August 21, 2010
The hummingbirds are back in town, using up the last of their vacation days before losing them to a new fiscal year. Why they choose to spend those precious days in Lincoln is a puzzle to me, although I’m grateful for the company. Just the other evening, a ruby-throated passerby stopped in our backyard just long enough to pummel the Canna lily that abuts our patio furniture. I was mighty grateful to have my butt in that furniture during its brief visit.
This is the time of year that I am reminded of old words, like “bounty” and “harvest.” Words that once conjured up kindergarten images of a two-dimensional horn-o-plenty stuffed full of gourds and apples now fill my head with live things--buzzing cicadas, put-up-your-dukes praying mantises and lightning-fast hummingbirds, things whose fleeting decadence both delights and exhausts me.
This overstimulated environment is no place in which to read today’s headlines. How, pray tell, am I supposed to find the room to take in the news about Russia’s endangered seed bank, home to 1,000 kinds of strawberries, for St. Petersburg’s sake? It simply stymies the mind to try to ponder how each of these berries stands apart from its cousins. Those who tend these fields say that 90 percent of the plants there can be found nowhere else in the world. And to learn that the thing that is threatening this natural savings-and-loan is a real-estate venture. . . frankly, such news does not shine a warm light on our kind.
I felt like a manic-depressive Paul Harvey this morning, licking my index finger in a desperate search for something more hopeful on page two or page three or perhaps on page four. Alas, that proved fruitless, ironically, as I read that there is now evidence the moon is shrinking.
Tossing aside the morning news, I replaced it with something glossier and more upbeat—the latest issue of my newly-crowned favorite, “The Smithsonian” magazine—where I still found no solace. Instead, I was haunted by the flat, black-and-white images of a foundling ivory-billed woodpecker sitting atop a man’s hat. The photos were from 1937, the last time anyone had irrefutable proof that these magnificent birds were still around. Proof, in this case, came in the form of a nestling whose clumsy, spectacular frame graced this man’s upper torso for five or ten miraculous minutes, deep in a no-longer-there Tennessee virgin forest.

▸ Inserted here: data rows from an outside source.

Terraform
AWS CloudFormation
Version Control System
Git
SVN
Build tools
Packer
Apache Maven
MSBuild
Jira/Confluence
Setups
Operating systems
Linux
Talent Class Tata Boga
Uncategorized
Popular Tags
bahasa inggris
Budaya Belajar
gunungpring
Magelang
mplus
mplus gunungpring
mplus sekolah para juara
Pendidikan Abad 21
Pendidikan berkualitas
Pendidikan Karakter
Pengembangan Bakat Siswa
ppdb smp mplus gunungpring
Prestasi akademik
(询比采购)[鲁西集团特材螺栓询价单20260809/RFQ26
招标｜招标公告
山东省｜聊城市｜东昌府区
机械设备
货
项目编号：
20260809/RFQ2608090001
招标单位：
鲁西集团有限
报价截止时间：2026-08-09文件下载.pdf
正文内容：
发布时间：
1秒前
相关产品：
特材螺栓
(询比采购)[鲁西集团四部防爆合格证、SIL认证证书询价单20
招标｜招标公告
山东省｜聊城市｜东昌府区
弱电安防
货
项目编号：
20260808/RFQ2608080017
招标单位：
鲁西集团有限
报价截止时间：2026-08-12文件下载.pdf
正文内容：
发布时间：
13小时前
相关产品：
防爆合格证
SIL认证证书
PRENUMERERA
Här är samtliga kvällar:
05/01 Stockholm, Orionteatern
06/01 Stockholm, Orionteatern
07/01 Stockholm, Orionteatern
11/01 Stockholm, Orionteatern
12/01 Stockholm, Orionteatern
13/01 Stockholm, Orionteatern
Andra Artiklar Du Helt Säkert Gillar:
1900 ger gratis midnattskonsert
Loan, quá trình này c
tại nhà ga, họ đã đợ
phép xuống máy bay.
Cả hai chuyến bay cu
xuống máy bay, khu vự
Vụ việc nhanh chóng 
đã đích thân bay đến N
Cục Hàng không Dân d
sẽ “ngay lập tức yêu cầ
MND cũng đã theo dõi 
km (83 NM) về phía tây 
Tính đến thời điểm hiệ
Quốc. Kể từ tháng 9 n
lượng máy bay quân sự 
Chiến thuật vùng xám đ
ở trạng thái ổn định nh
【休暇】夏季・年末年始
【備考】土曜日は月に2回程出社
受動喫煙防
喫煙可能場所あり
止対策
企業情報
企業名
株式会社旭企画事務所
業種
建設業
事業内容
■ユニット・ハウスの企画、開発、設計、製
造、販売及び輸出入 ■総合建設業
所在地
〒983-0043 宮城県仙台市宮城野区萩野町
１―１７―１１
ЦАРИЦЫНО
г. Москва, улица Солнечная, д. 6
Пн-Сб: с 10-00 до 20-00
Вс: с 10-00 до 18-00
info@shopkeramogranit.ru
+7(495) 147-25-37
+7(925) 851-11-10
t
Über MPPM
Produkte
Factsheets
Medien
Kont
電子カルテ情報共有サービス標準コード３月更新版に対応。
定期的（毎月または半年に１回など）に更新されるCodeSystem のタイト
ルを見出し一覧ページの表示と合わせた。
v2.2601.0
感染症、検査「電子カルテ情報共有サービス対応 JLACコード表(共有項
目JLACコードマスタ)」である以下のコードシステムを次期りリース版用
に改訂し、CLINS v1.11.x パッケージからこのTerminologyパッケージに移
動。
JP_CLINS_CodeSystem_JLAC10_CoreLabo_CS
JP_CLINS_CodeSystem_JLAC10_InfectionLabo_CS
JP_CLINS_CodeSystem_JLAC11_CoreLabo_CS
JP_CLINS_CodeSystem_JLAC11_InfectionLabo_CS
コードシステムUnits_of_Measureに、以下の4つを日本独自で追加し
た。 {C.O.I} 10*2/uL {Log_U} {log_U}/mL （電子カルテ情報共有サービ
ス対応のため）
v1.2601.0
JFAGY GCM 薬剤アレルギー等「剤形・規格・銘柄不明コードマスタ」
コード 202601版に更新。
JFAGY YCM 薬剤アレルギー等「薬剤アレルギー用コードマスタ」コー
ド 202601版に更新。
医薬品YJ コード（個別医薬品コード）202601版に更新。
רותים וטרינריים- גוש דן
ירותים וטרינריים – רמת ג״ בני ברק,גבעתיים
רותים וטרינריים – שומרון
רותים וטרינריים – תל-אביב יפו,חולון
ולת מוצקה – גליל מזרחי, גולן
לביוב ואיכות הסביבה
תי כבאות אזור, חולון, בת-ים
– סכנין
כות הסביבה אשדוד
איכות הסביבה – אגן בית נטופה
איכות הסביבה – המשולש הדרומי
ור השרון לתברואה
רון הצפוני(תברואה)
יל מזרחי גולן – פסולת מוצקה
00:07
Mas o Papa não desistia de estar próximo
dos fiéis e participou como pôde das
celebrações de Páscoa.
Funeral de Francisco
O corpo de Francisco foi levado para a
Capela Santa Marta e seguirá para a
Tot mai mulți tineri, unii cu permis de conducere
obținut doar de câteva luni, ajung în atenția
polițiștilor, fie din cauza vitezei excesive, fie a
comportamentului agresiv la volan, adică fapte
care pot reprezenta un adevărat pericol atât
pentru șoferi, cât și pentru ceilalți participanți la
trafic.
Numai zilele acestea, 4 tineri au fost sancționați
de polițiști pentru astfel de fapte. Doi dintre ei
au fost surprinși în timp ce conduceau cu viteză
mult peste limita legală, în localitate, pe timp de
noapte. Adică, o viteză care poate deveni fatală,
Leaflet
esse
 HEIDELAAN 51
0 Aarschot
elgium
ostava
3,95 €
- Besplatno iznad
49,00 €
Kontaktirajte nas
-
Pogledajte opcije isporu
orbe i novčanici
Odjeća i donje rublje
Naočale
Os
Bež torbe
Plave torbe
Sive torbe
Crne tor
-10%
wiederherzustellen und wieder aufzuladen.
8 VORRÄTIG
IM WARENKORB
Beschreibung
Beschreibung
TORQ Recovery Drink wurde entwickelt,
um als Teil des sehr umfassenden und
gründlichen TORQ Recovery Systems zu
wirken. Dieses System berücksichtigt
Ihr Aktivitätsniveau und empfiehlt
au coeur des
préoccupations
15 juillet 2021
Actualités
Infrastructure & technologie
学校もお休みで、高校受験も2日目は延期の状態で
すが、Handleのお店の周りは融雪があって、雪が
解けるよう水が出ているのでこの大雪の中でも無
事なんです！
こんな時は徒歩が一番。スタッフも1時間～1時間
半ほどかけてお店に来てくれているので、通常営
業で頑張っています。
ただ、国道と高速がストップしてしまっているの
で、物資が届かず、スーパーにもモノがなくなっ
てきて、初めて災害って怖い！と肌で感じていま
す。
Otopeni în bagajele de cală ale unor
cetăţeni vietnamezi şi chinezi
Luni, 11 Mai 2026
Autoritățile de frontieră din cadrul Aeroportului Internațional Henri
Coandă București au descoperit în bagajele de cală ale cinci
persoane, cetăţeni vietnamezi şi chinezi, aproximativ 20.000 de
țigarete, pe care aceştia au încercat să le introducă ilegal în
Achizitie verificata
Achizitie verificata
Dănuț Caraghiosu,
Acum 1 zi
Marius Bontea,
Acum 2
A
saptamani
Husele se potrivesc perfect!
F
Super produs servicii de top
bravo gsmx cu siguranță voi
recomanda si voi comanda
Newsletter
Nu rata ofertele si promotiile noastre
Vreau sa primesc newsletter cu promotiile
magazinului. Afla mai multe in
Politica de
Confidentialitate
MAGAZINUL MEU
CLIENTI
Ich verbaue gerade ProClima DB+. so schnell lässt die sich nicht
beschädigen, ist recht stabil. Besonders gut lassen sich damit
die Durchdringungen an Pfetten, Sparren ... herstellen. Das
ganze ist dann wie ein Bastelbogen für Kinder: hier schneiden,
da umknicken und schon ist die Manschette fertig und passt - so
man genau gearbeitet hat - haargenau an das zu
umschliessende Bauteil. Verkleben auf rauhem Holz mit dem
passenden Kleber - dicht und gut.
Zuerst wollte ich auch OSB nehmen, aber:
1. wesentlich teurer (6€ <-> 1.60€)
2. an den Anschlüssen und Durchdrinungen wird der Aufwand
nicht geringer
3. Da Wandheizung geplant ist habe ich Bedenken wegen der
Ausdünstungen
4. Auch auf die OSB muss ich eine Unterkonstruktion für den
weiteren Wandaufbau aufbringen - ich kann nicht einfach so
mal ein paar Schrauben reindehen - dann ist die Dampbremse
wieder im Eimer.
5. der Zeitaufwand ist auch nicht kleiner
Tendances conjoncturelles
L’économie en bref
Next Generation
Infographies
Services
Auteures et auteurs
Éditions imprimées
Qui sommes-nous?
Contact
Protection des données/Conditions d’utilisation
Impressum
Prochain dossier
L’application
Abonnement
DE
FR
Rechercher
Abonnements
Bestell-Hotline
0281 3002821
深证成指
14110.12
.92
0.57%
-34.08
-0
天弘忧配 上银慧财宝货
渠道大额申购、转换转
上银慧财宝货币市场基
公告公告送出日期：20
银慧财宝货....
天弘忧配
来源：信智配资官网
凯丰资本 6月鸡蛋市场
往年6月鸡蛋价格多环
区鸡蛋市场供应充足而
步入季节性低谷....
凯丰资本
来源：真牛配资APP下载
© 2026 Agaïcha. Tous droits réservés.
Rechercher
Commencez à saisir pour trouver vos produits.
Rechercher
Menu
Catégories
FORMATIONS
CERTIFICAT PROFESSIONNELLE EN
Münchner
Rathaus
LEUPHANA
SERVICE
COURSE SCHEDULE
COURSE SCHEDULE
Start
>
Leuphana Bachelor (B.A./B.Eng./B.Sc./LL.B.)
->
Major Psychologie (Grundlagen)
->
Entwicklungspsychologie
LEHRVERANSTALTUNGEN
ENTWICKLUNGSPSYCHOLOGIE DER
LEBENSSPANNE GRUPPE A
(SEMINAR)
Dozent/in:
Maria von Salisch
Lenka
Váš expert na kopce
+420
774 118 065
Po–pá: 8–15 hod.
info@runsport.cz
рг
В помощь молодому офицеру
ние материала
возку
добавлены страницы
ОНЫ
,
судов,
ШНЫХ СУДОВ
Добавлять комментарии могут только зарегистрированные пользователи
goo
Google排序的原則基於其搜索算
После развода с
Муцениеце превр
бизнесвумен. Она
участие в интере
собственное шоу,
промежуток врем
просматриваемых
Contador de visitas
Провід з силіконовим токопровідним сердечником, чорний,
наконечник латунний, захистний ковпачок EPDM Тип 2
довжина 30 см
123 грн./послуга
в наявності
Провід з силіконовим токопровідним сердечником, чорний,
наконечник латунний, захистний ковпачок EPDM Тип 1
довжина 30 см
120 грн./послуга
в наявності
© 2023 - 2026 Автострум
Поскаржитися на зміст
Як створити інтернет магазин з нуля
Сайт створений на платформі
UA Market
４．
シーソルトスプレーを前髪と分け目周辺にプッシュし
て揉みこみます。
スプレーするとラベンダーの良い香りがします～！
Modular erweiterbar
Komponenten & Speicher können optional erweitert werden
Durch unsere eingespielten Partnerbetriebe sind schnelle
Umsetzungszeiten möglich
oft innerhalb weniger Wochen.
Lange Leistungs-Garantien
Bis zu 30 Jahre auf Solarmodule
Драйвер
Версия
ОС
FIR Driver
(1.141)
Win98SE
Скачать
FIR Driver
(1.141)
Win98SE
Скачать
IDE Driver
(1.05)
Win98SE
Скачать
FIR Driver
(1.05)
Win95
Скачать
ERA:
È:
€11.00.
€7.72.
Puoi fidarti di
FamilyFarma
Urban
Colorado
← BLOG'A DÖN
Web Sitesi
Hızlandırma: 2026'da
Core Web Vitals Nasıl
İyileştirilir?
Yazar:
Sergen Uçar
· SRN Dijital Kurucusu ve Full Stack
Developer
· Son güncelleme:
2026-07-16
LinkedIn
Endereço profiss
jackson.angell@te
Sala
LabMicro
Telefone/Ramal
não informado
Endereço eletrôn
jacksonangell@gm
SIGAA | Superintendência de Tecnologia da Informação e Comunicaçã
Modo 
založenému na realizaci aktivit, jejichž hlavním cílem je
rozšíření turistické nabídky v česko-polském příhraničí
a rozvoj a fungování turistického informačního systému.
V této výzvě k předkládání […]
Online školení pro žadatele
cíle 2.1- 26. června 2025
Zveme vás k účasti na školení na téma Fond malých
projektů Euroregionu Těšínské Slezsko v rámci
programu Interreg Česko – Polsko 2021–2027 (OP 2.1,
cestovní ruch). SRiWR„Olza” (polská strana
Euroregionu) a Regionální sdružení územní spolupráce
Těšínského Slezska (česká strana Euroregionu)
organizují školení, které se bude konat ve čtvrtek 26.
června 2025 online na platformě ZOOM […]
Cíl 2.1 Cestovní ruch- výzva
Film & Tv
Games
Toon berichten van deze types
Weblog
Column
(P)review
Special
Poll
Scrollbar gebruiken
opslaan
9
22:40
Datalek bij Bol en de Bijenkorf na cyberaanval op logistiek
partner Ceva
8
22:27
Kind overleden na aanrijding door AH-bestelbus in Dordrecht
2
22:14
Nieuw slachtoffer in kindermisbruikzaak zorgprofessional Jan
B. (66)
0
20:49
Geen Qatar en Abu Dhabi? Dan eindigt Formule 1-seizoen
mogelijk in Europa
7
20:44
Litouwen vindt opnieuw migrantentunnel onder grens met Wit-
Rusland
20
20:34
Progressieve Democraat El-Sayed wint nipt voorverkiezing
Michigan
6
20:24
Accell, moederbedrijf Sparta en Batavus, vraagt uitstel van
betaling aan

I cannot imagine such grace.
And yet, maybe I can. Maybe I need to do nothing more than wander the meandering garden in my own backyard, where goldfinches now alight on pooped-out purple coneflowers, prying loose their mid-morning snacks. Maybe I just need to run my hands across the four kinds of tomatoes now growing in our garden, each with a different, pulpy fingerprint, one more tart than the others. Maybe I just need to give myself over to the decadence and overgrowth of my own small world, and let myself be amazed by it all, ignoring the siren songs of the newsprint that is trapped inside my house.